Primary Care Research Centre, School of Primary Care, Population Health & Medical Education, University of Southampton, Southampton, United Kingdom.
J Affect Disord. 2024 Jul 1;356:616-627. doi: 10.1016/j.jad.2024.04.060. Epub 2024 Apr 17.
Long-term antidepressant (AD) use, much longer than recommended, is very common and can lead to potential harms.
To investigate the existing literature on perspectives of health professionals (HPs) regarding long-term AD treatment, focusing on barriers and facilitators to discontinuation.
A systematic review with thematic synthesis. Eight electronic databases were searched until August 2023 including MEDLINE, PubMed, Embase, PsycINFO, CINAHL, AMED, Health Management Information Consortium, and the Networked Digital Library of Theses and Dissertation.
Thirteen studies were included in the review. Of these, nine focused on general practitioner perspectives, one on psychiatrist perspectives, and three on a mix of HPs perspectives. Barriers and facilitators to discontinuing long-term ADs emerged within eight themes, ordered chronologically based on HP considerations during an AD review: perception of AD use, fears, HP role and responsibility, HPs' perception of AD discontinuation, HPs' confidence regarding their ability to manage discontinuation, perceived patient readiness to stop, support from patient's trusted people, and support from other HPs.
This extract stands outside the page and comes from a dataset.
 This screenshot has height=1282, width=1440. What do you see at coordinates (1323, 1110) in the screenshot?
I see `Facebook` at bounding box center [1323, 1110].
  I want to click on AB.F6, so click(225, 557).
Coding and development of subthemes and themes was performed by one researcher and further developed through discussion within the research team.
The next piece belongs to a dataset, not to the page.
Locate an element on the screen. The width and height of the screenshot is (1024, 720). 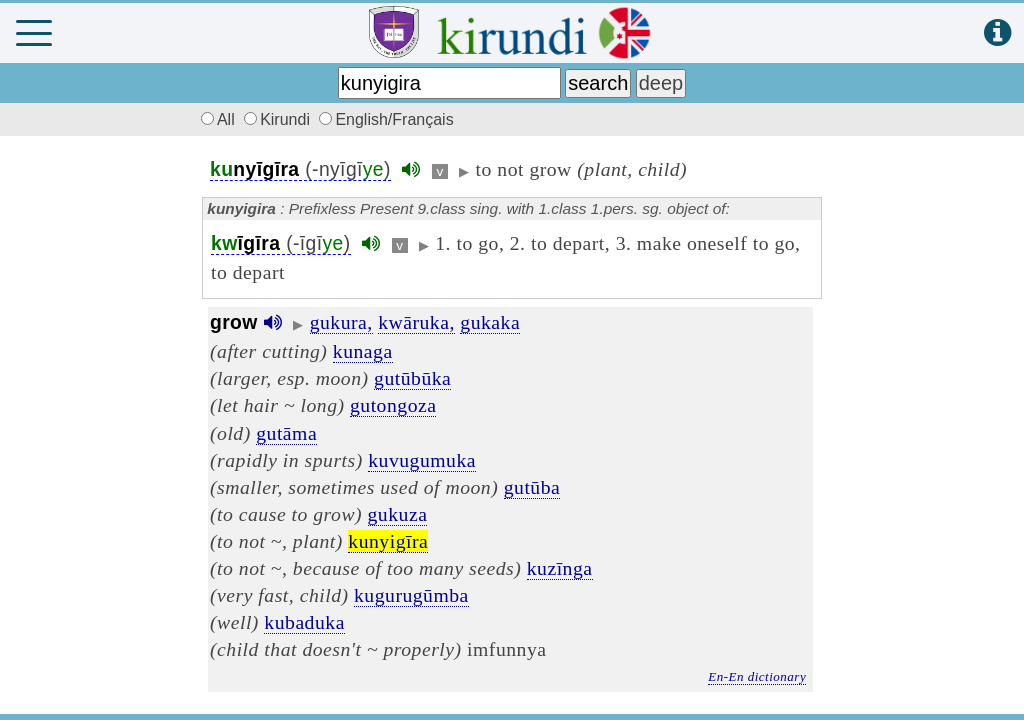
All is located at coordinates (215, 119).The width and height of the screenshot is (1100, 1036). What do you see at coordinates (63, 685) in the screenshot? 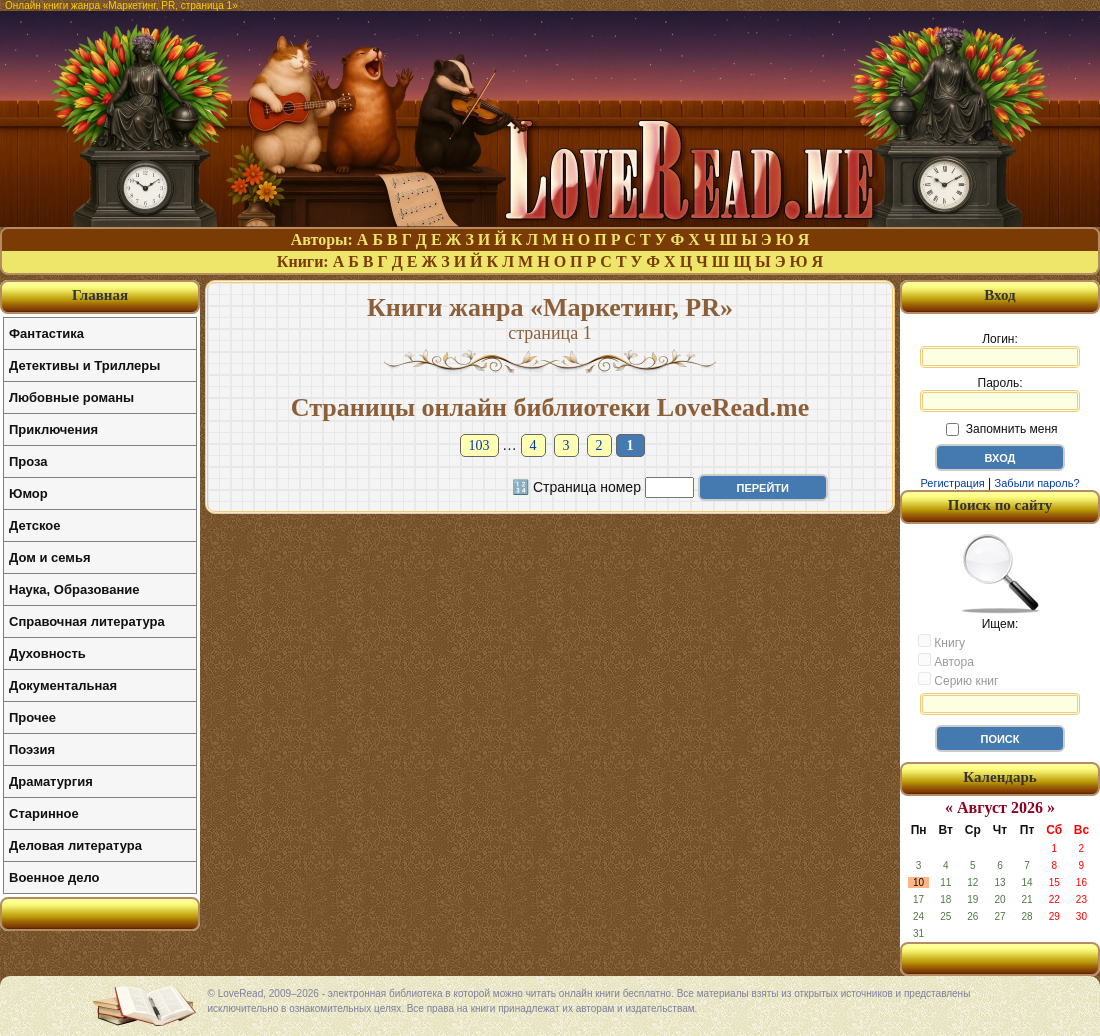
I see `Документальная` at bounding box center [63, 685].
Deprescribing long-term ADs is a challenging concept for HPs. The review found evidence that the barriers far outweigh the facilitators with fear of relapse as a main barrier. HP education, reassurance and confidence-building is essential to increase the initiation of the discontinuation process. Further research into the perspectives of pharmacists and mental health workers is needed as well as exploring the role of trusted people.
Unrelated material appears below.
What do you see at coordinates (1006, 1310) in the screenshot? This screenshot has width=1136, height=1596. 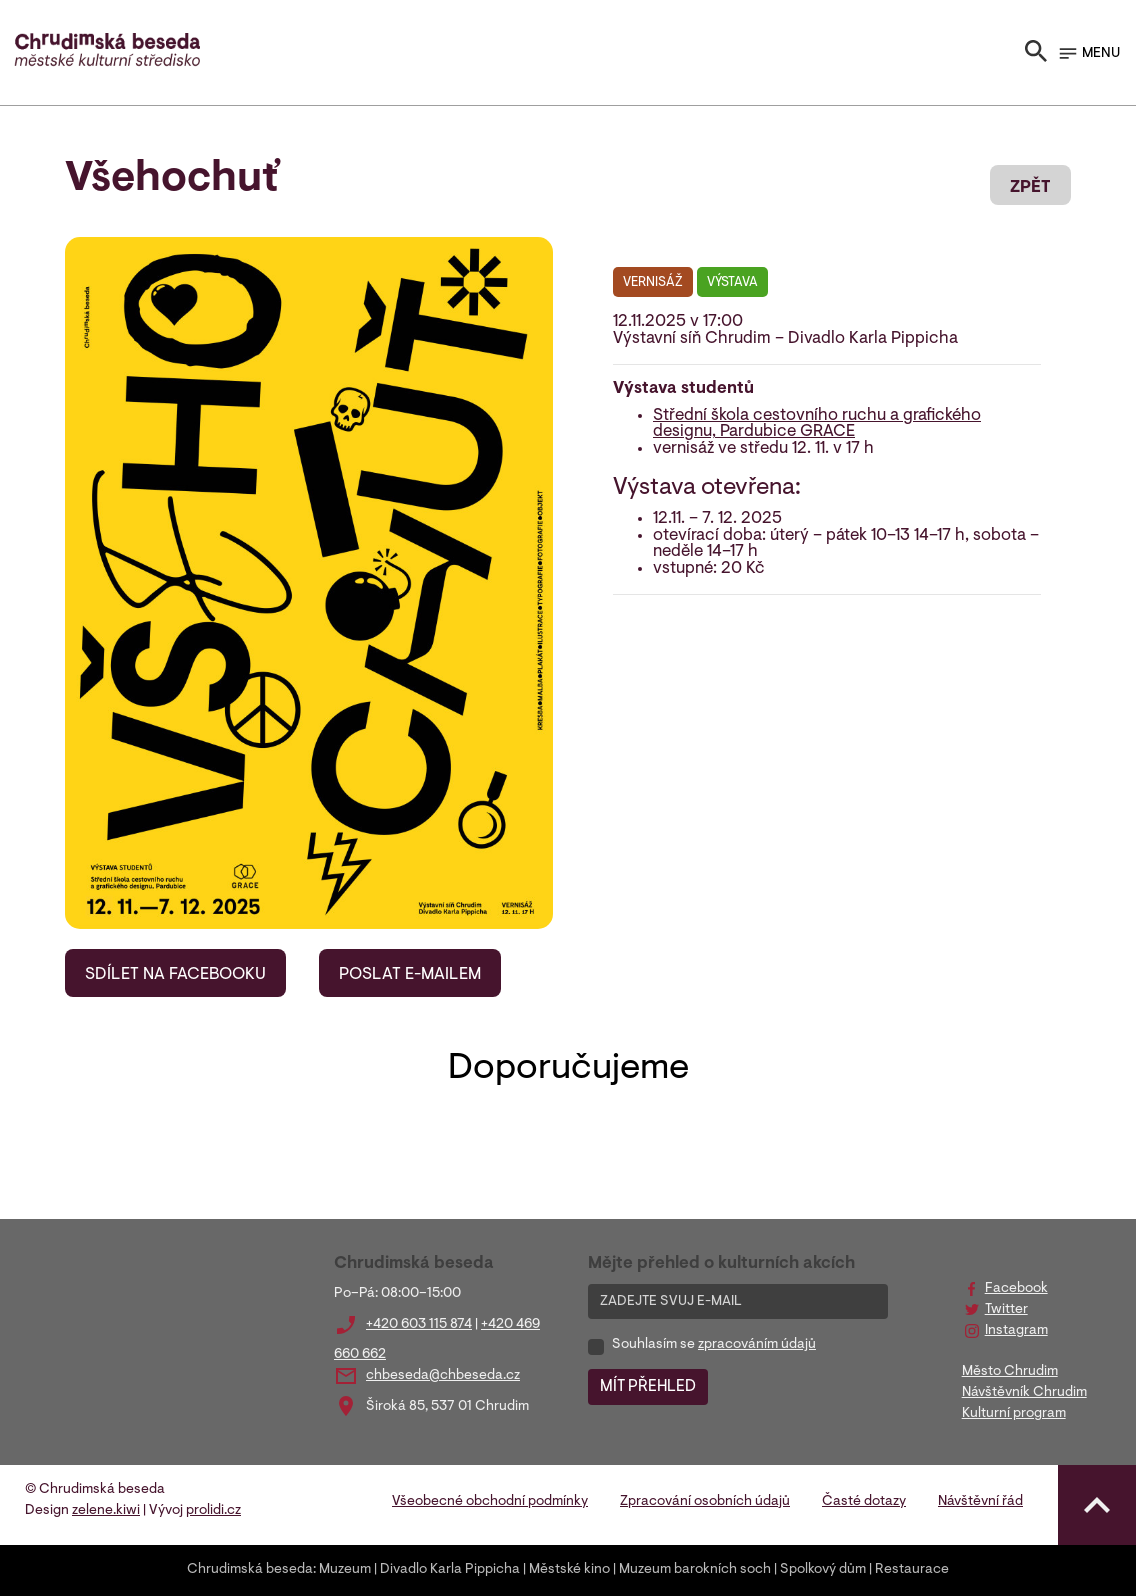 I see `Twitter` at bounding box center [1006, 1310].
长期使用抗抑郁药(AD),比推荐的时间长得多,是非常常见的,可能会导致潜在的危害。
调查健康专业人员(HPs)对长期 AD 治疗的看法,重点是停药的障碍和促进因素。
系统综述与主题综合。直到 2023 年 8 月,我们在 8 个电子数据库中进行了搜索,包括 MEDLINE、PubMed、Embase、PsycINFO、CINAHL、AMED、Health Management Information Consortium 和 Networked Digital Library of Theses and Dissertation。
综述共纳入 13 项研究。其中,9 项研究侧重于全科医生的观点,1 项研究侧重于精神科医生的观点,3 项研究侧重于混合 HPs 观点。在 8 个主题中出现了停止长期 AD 的障碍和促进因素,根据 HP 在 AD 审查期间的考虑,按照时间顺序排列:AD 使用的看法、恐惧、HP 角色和责任、HP 对 AD 停药的看法、HP 对其停药能力的信心、感知到患者准备停止、患者信任的人的支持、以及其他 HPs 的支持。
一个研究人员进行了编码和子主题和主题的开发,并通过研究团队内部的讨论进一步开发。
为 HPs 停止长期使用 AD 是一个具有挑战性的概念。该综述发现,证据表明障碍远远超过促进因素,复发的恐惧是一个主要障碍。对 HP 进行教育、提供保证和建立信心对于启动停药过程至关重要。还需要进一步研究药剂师和心理健康工作者的观点,并探索值得信赖的人的作用。